É papel do poder público municipal planejar, traçar estratégias, estabelecer metas e programar as despesas para o seu próprio exercício financeiro. A Prefeitura de Nossa Senhora do Socorro, ao longo do ano de 2025, seguiu esse passo a passo, por meio da Secretaria Municipal do Planejamento, Orçamento e Transformação Digital (Sepland), ao enfrentar etapas importantes para a definição do orçamento público do município para o ano de 2026.

A secretária municipal do Planejamento, Camila Godinho, diz que para saber como funciona o orçamento público é importante entender de onde vêm os recursos, que vem da arrecadação dos impostos pagos pelos socorrenses e por transferências obrigatórias.

“O imposto que a população paga, ou que escolhe não pagar, se transforma em atividade do dia a dia da gestão. Uma rua pavimentada, o dinheiro daquele asfalto, ou daquele paralelepípedo, vem do IPTU. Mesmo que o valor por residência seja de R$100, a soma de todos os imóveis faz o montante que se transforma em benefício público. Isso vale para o IPTU, ou outros impostos, como o imposto sobre os serviços, o ISS”, explica Camila.
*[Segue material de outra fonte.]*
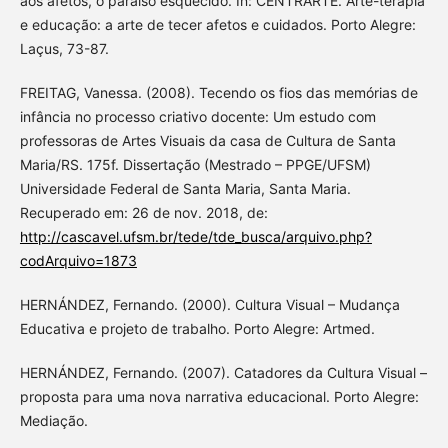
aos afetos, o paraíso esquecido. In: CENTRARTE. Arte-terapia
e educação: a arte de tecer afetos e cuidados. Porto Alegre:
Laçus, 73-87.
FREITAG, Vanessa. (2008). Tecendo os fios das memórias de
infância no processo criativo docente: Um estudo com
professoras de Artes Visuais da casa de Cultura de Santa
Maria/RS. 175f. Dissertação (Mestrado – PPGE/UFSM)
Universidade Federal de Santa Maria, Santa Maria.
Recuperado em: 26 de nov. 2018, de:
http://cascavel.ufsm.br/tede/tde_busca/arquivo.php?
codArquivo=1873
HERNÁNDEZ, Fernando. (2000). Cultura Visual – Mudança
Educativa e projeto de trabalho. Porto Alegre: Artmed.
HERNÁNDEZ, Fernando. (2007). Catadores da Cultura Visual –
proposta para uma nova narrativa educacional. Porto Alegre:
Mediação.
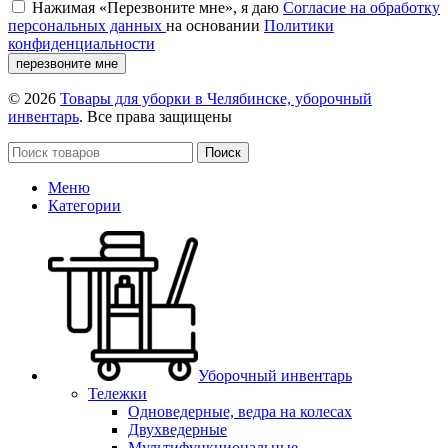
Нажимая «Перезвоните мне», я даю
Согласие на обработку
персональных данных
на основании
Политики
конфиденциальности
перезвоните мне
© 2026
Товары для уборки в Челябинске, уборочный
инвентарь
. Все права защищены
Поиск
Меню
Категории
Уборочный инвентарь
Тележки
Одноведерные, ведра на колесах
Двухведерные
Мультифункциональные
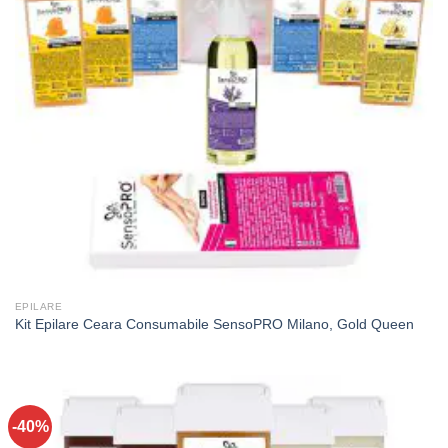
EPILARE
Kit Epilare Ceara Consumabile SensoPRO Milano, Gold Queen
-40%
Ainda segundo a gestora, além da arrecadação, tem outra parte da receita que são de transferências obrigatórias que o município recebe tanto do estado, quanto do Governo Federal, que ajudam o município a conseguir pagar as contas e a realizar todas as atividades necessárias. O município também conta com a receita de royalties, que é quando algumas indústrias específicas contribuem com uma parte do seu rendimento e vem para o município.
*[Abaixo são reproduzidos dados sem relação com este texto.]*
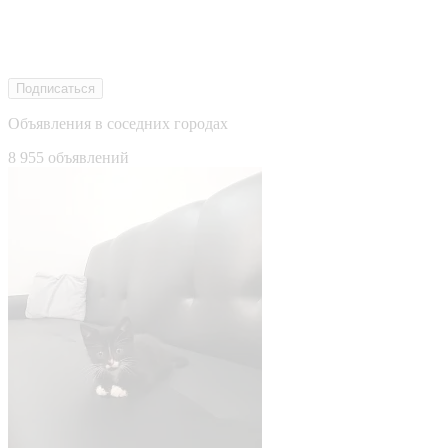
Подписаться
Объявления в соседних городах
8 955 объявлений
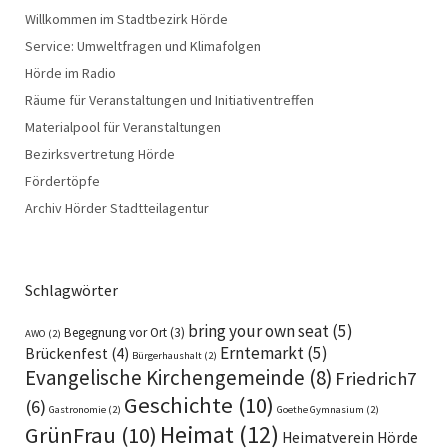
Willkommen im Stadtbezirk Hörde
Service: Umweltfragen und Klimafolgen
Hörde im Radio
Räume für Veranstaltungen und Initiativentreffen
Materialpool für Veranstaltungen
Bezirksvertretung Hörde
Fördertöpfe
Archiv Hörder Stadtteilagentur
Schlagwörter
bring your own seat
(5)
Begegnung vor Ort
(3)
AWO
(2)
Erntemarkt
(5)
Brückenfest
(4)
Bürgerhaushalt
(2)
Evangelische Kirchengemeinde
(8)
Friedrich7
Geschichte
(10)
(6)
Gastronomie
(2)
Goethe Gymnasium
(2)
Heimat
(12)
GrünFrau
(10)
Heimatverein Hörde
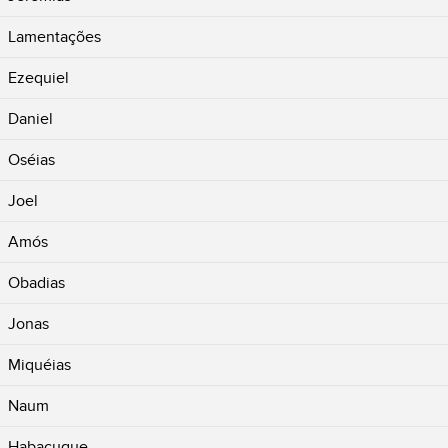
Lamentações
Ezequiel
Daniel
Oséias
Joel
Amós
Obadias
Jonas
Miquéias
Naum
Habacuque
“Após entender o que temos de receita, que este ano temos cerca de R$760 milhões, começamos a organizar como serão utilizados. Pensamos sobre o que não pode faltar na cidade e definimos as prioridades, que neste momento são a saúde, a educação e a assistência social. Também existem outros serviços básicos que não podem deixar de acontecer, como limpeza de rua, iluminação, asfalto e segurança. Em seguida, fazemos o rateio do recurso pelas áreas que precisam de investimento”, detalha Camila.

Utilização dos recursos

A Lei Federal n° 141, de 13 de janeiro de 2012, define algumas regras para a utilização dos recursos. O município deve investir pelo menos 25% desse valor na educação, pelo menos 15% na saúde e 2% na assistência social. A administração pode até aplicar mais que isso, entretanto não pode investir menos. O restante são distribuídos pelas outras áreas.

“É importante que a população tenha conhecimento disso. Somos muito questionados principalmente por causa de obras, bem como sobre o motivo de ter ruas sem drenagem, por exemplo. Mas a maior parte dos recursos para infraestrutura não vem do município, vem de captação externa. Precisamos captar com emendas parlamentares, ou recursos federais extras, porque só com o do município não dá para fazer tudo. Precisamos fazer escolhas”, afirma a secretária Camila.

No ano de 2025, a atual gestão trabalhou com o orçamento planejado e aprovado no ano de 2024, pela gestão anterior. Agora em 2026 a administração passa a trabalhar com aquilo que foi planejado com compromisso e responsabilidade em 2025. 

“Começamos o ano com um orçamento adequado às prioridades atuais, com a nova estrutura administrativa. Isso faz uma grande diferença, porque não precisamos fazer tantos ajustes. Com isso, o ritmo de trabalho já fica mais acelerado. Estamos focados em educação, saúde e assistência social e cada uma delas vai receber 27,78%, 20,79% e 6,24%, respectivamente”, afirmou Camila.